Speaker: Atri Rudra
University of Washington
Monday, April 16, 2007
11:00 am - 12:00 pm
EBU3b 1202

ABSTRACT
Suppose you want to communicate k packets over a noisy communication channel. This is a common scenario when transmitting data over any real world channel such as the Internet or the telephone line. In order to tolerate errors, you transmit a redundant collection of n=c*k packets. When can you communicate reliably despite the adverse effects of the noisy channel? That is, when can the receiver recover the original message even in the presence of corrupted packets?

Clearly, the receiver must receive at least k correct packets to have any hope of recovering the original message. In this talk, I will describe an efficient encoding (and decoding) scheme that achieves this information theoretical limit: for any eps>0, the receiver can recover the original message as long as (1+eps)*k packets are not corrupted. The location of the correct packets and the errors can be chosen adversarially by the channel.

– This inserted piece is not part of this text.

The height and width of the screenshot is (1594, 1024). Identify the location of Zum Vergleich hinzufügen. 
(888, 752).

This scheme achieves the optimal trade-off (called "capacity") between redundancy and error-resilience for a malicious noise model in which the channel can corrupt the transmitted symbols arbitrarily subject to a bound on the total number of errors. These results are obtained in an error-recovery model called list decoding. In this talk I will introduce and motivate list decoding and then give an overview of our encoding scheme.

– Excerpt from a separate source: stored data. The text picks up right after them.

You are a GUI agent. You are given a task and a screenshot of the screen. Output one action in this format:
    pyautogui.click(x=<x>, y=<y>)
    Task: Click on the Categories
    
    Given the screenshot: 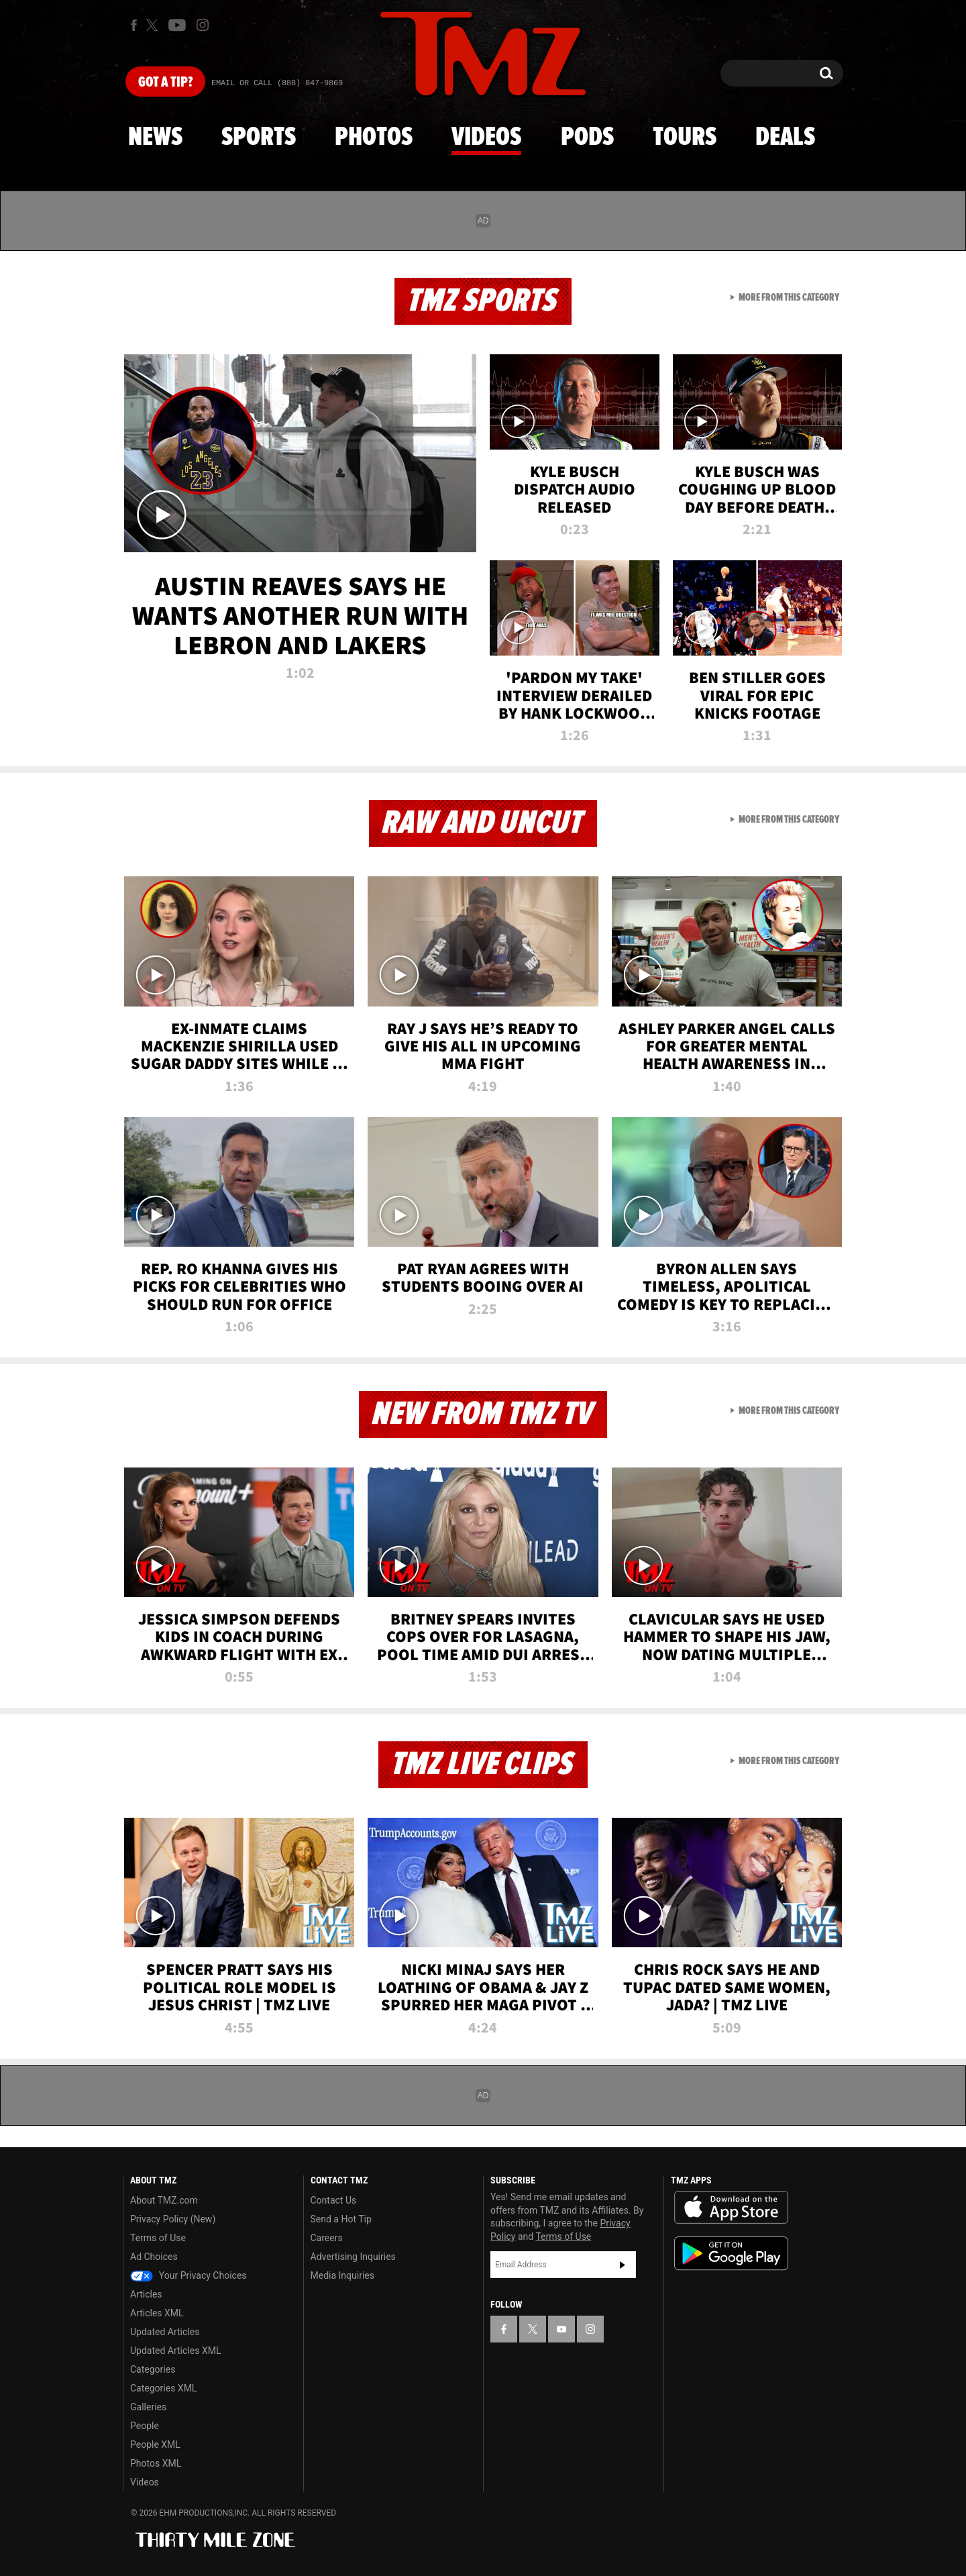 What is the action you would take?
    pyautogui.click(x=152, y=2369)
     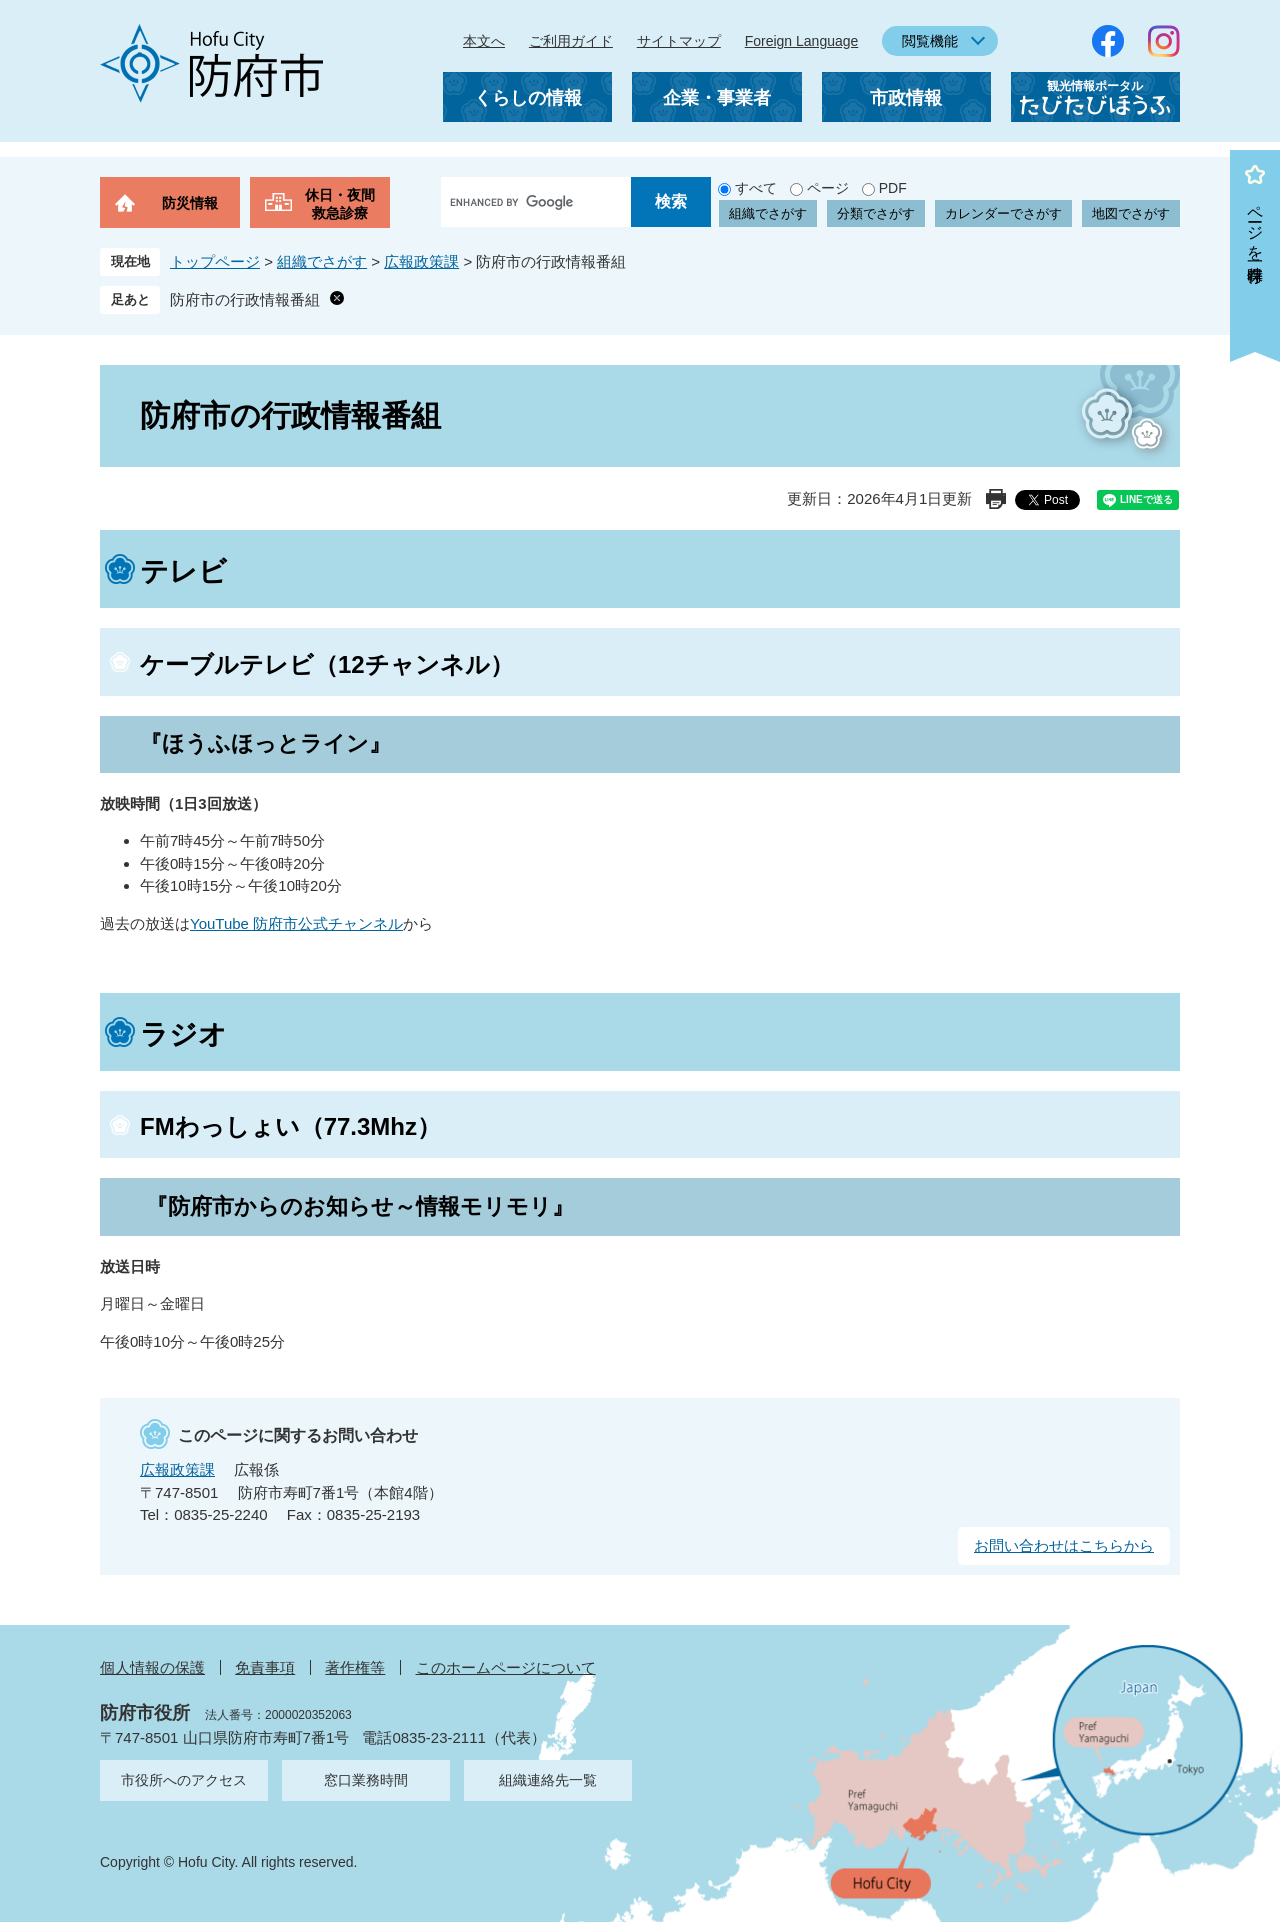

I will also briefly discuss my other work in game theory, sublinear algorithms, approximation algorithms and coding theory. In particular, I will talk about my results in profit maximizing auctions, lower bounds for data stream algorithms and rank aggregation.

BIO
Atri Rudra is a Ph.D. Candidate in the Department of Computer Science & Engineering at the University of Washington. He was a Research Staff Member at IBM India Research Labs from 2000-2002 and received his Bachelor's degree in Computer Science and Engineering from Indian Institute of Technology, Kharagpur. Atri's primary research interest is theoretical computer science. In particular, he is interested in theory of error-correcting codes, game theory and algorithmic mechanism design, approximation algorithms, computational complexity, probabilistically checkable proofs, cryptography, finite field theory and applications.